I know how you feel. When I was in grad school, there was this super sweet woman who worked in my lab who could talk endlessly, usually about boring stuff. As much as I liked her, her presence would often induce headaches and irritability. So I know how stressful this situation is. (I even made a pit thread about it but I’m too lazy to dig it up).

Maybe you can say, “Girl, you know what? I’ve been distracted lately and I realize I need to catch up on a lot of work. You want to have lunch later? Because I can’t visit right now.” If you do this enough, maybe she’ll get the hint. If that doesn’t work, maybe you can pick up the telephone the second she enters the office and pretend you’re having an important phone conversation.

I don’t understand people like this, although I can see how maybe sometimes I might ramble on like a babble-monkey.

Saying “I’m working” isn’t enough, because to Miss Jabberwacky, “working” and “chatting” aren’t mutually exclusive.

Therefore, you should give a reason why you can’t chat. Even if that reason is sort of BS. At least it will explain to Miss J. why you could “chat” before, but not now.

But when it comes right down to it, as Ann Landers used to say, nobody can take advantage of you without your permission.

So, don’t just continue working and let her jabber. Using ever stronger statements and body language, let her know that she must stop and leave.

Example:
Miss J: (walks in) blah blah blah…
YWTF: (turns to her and smiles) Oh, hi! Listen, I’m sorry I can’t talk now, but I have to concentrate on this project. (Turns back to work)
Miss J: Blah blah blah
YWTF: (Staring at the computer screen, but still friendly voice) I’ve gotta finish this. Can I talk to you later?
Miss J: Blah blah blah
YWTF: (Staring at the screen) Please! I can’t concentrate and listen to you at the same time!
Miss J: Blah blah blah.
YWTF: (Turns away from the computer, stands up, and looks at Miss J.)

This should surprise her enough to break her narrative. If she still doesn’t leave, say in a bone-weary voice “What am I going to have to to do get you to leave me in peace so I can get some work done?”

She’ll probably get her nose out of joint at that last one. Oh well. You can’t make an omelet without breaking an egg. You have an unassailable position to fall back on–“I told you three times that I couldn’t talk to you. What am I supposed to do?”

But she’ll probably respond with “well, how am I supposed to know when you can’t talk?” ( :smack: )
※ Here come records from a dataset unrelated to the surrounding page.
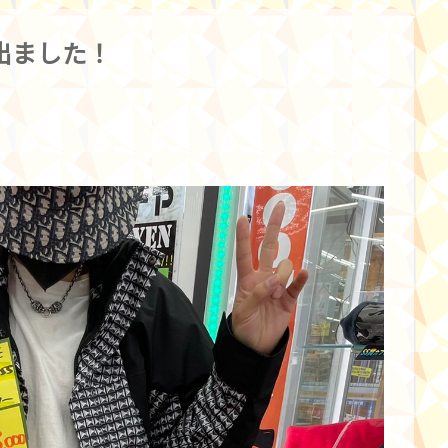
出ました！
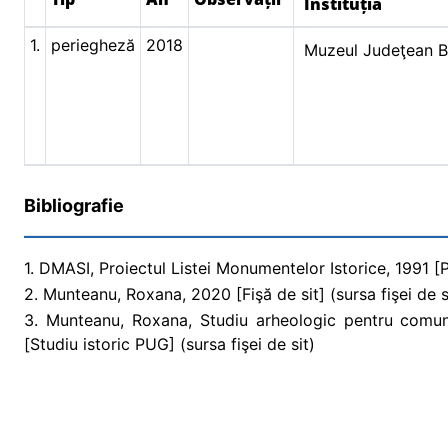
Instituția
1.
periegheză
2018
Muzeul Judeţean 
Bibliografie
1. DMASI, Proiectul Listei Monumentelor Istorice, 1991 [Pr
2. Munteanu, Roxana, 2020 [Fişă de sit] (sursa fişei de s
3. Munteanu, Roxana, Studiu arheologic pentru comun
[Studiu istoric PUG] (sursa fişei de sit)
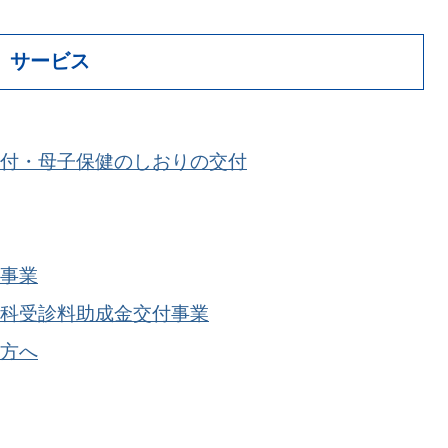
、サービス
付・母子保健のしおりの交付
事業
科受診料助成金交付事業
方へ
I had been prepared with a lot of "Yeah, what he/she said"s, but I’m going to have to request a hijack for the details on this one. :slight_smile:

Every time she comes over, give her work to do. It doesn’t have to be important work. Give her a long, boring academic paper and ask her to type you up a summary. ASAP. Or check a long article for spelling errors. Better yet, give her a really long article and ske her to type it into the computer and email it to you. If she asks why she should do this, tell her that you’re too busy and she obviously has free time.

Politely put, she’s 5’ 2" and pushing 450#+ in my estimation, and the attendant rolls may account for the yeasty stench emanating therewith. It follows her quite a distance, you can tell when she’s been through somewhere for a couple minutes at least. You should have seen the horror on the faces of passersby when she sat on her desk in a skirt which hiked itself up quite indecently. She then made comments along the lines of “I hope I don’t get the guys around here too hot and bothered.”
shiver

“Holy cow, but I’m swamped, and I’m just learning this process. Do you know how to [insert name of something she doesn’t know how to do, and isn’t in her job description]?”
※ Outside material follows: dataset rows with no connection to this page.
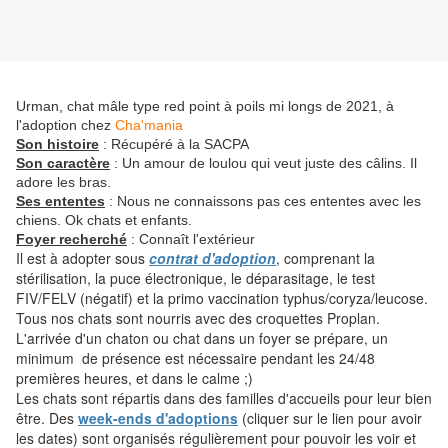
Urman, chat mâle type red point à poils mi longs de 2021, à
l'adoption chez
Cha'mania
Son histoire
: Récupéré à la SACPA
Son caractère
: Un amour de loulou qui veut juste des câlins. Il
adore les bras.
Ses ententes
: Nous ne connaissons pas ces ententes avec les
chiens. Ok chats et enfants.
Foyer recherché
: Connaît l'extérieur
Il est à adopter sous
contrat d'adoption
, comprenant la
stérilisation, la puce électronique, le déparasitage, le test
FIV/FELV (négatif) et la primo vaccination typhus/coryza/leucose.
Tous nos chats sont nourris avec des croquettes Proplan.
L'arrivée d'un chaton ou chat dans un foyer se prépare, un
minimum de présence est nécessaire pendant les 24/48
premières heures, et dans le calme ;)
Les chats sont répartis dans des familles d'accueils pour leur bien
être. Des
week-ends d'adoptions
(cliquer sur le lien pour avoir
les dates) sont organisés régulièrement pour pouvoir les voir et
“No? Well, you want to help me figure out how to do it?”

She’ll probably leave burn marks in the rug leaving your cube, she’ll leave so fast.

Yeah, she probably DOESN’T fit in the shower. Or, she fits, but hasn’t had the brains to buy a long-handled brush for the parts of her body she can’t reach anymore. Or she doesn’t dry herself properly, or she sweats after she dries herself (horrifyingly enough, the existence of rolls does lend itself to the growth of fungal infections). This is a woman who NEEDS to have her lbathroom modified (actually, she needs gastric bypass. Badly. But at the least, she should look into having her bathroom modified.]

Re: the OP. I’m with the crowd that says just be straight with the talker. “I’m sorry, I have to work now and I need you to leave me alone for the rest of the day” is really not such a bad thing to say. I’m a fairly compulsive babbler myself, and I need the occasional reminder. As long as it isn’t said in a nasty way, I can take it well, and I do listen. And apologize. And leave.

An idea: get a telephone headset. It allows you to work hands-free when you need to talk and type or whatever, and even if you’re not on the phone, you can be “on the phone” if Miss Flappylips or anyone else comes in.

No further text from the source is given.